Seyda-i Konyevi (ks), Seyyid Muhammed Raşid (ks)'nin vefatından sonra bir yıla yakın teberrüken Menzil'de kaldı. Daha sonra Seyyid Muhammed Raşid (ks)'nin işareti üzerine Konya’ya hicret etti. Halen Konya’da insanlara Allah-u Zülcelal'in emir ve nehylerini anlatmak suretiyle onların dünyada ve ahirette saadete kavuşmalarına vesile olmaktadır.

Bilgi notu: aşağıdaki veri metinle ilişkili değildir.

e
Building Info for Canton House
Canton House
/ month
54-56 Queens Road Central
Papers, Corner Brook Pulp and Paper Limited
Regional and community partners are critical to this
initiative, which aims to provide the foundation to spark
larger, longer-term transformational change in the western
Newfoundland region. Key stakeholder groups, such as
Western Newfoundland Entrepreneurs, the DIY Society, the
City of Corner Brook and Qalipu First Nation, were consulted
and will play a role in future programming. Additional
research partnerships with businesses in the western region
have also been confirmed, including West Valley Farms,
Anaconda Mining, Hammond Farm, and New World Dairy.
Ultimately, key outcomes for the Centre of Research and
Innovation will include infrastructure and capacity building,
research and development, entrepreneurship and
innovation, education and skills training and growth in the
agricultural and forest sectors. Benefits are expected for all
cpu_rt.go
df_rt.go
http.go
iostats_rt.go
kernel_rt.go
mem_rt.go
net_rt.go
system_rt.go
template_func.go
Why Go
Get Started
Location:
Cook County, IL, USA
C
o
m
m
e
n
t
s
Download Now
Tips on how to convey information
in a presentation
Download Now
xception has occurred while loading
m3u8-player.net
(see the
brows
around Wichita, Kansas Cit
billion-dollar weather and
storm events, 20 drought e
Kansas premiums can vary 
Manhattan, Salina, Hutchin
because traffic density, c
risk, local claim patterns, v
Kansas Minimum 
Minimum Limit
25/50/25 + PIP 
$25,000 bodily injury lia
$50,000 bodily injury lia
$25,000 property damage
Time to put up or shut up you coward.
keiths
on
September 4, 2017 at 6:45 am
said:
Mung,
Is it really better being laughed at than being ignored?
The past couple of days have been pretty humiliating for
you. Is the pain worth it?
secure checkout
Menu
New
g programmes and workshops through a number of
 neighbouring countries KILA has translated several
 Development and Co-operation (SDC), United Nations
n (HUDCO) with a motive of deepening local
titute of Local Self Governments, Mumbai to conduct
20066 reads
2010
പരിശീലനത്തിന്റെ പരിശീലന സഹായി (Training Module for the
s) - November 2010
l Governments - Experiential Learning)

Seyda-i Konyevi (ks), sevenlerine daima Hz. Peygamber (sav)'in ve ashab-ı kiramın yolundan gitmelerini tavsiye etmektedir. Sevenlerine, Allah-u Zülcelal'in rahmetinden, nefsin ve dünyanın kötülüğünden çok bahsettmekteler.
Ziyaretine gelenlere Hz. Peygamber (ks), ashab-ı kiramdan ve ilmiyle amel eden alimlerin ahlakından bahseder ve onlar gibi ahlaklanmalarını tavsiye etmekteler.
Allah (cc) kendilerine sağlıklı ve hayırlı uzun ömürler nasip etsin. Sevenlerinin başından ayırmasın. Hizmetlerini üzerimizde daim kılsın. (Amin)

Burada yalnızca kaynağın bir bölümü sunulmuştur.